Hierna volgt de beslissing. De rechtbank gebruikt daar de begrippen uit de wet.

4.De beslissing

De rechtbank:
4.1.
wijzigt de door de man aan de vrouw te betalen kinderalimentatie, zoals die was vastgelegd in het ouderschapsplan van 28 oktober 2016 en de beschikking van de rechtbank van 4 november 2016 (zaaknummer C/16/426343 / FL RK 16-2222), en bepaalt dat deze kinderalimentatie vanaf 8 december 2020:
- zolang de man getrouwd is met stiefouder € 239,50 per kind per maand bedraagt;
- met ingang van de maand, volgend op de maand dat de man niet meer getrouwd is met stiefouder, € 214,50 per kind per maand;
4.2.
beslist dat de man vanaf vandaag deze alimentatie steeds vóór de eerste van de maand moet betalen;
4.3.
verklaart deze beschikking tot zover uitvoerbaar bij voorraad;
4.4.
beslist dat ouders allebei hun eigen proceskosten moeten betalen;
4.5.
wijst de verzoeken van ouders voor het overige af.

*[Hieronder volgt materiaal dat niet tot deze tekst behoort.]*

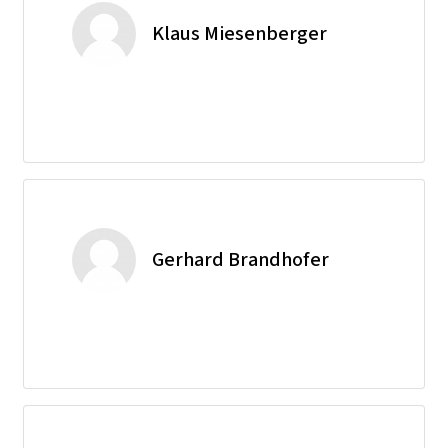
Klaus Miesenberger
Gerhard Brandhofer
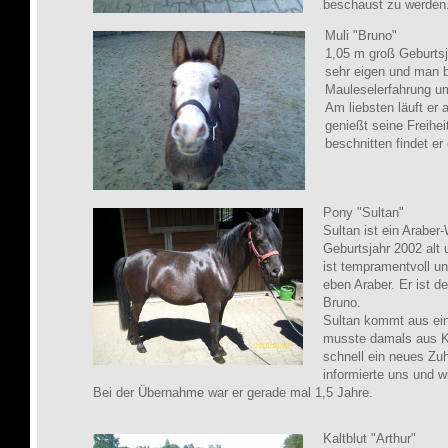
beschaust zu werden
Muli "Bruno"
1,05 m groß Geburtsj
sehr eigen und man b
Mauleselerfahrung um
Am liebsten läuft er 
genießt seine Freihei
beschnitten findet er
Pony "Sultan"
Sultan ist ein Araber
Geburtsjahr 2002 alt
ist tempramentvoll un
eben Araber. Er ist 
Bruno.
Sultan kommt aus ei
musste damals aus 
schnell ein neues Zu
informierte uns und w
Bei der Übernahme war er gerade mal 1,5 Jahre.
Kaltblut "Arthur"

Dit is de beslissing van (kinder)rechter mr. L.P. de Haas, tot stand gekomen in samenwerking met mr. M. van Meurs, griffier. De beslissing is in het openbaar uitgesproken op
Tegen deze beschikking kan - voor zover er definitief is beslist - door tussenkomst van een advocaat hoger beroep worden ingesteld bij het gerechtshof te Arnhem-Leeuwarden. De verzoekende partij en verschenen belanghebbenden dienen het hoger beroep binnen de termijn van drie maanden na de dag van de uitspraak in te stellen. Andere belanghebbenden dienen het beroep in te stellen binnen drie maanden na de betekening van deze beschikking of nadat deze hun op andere wijze bekend is geworden.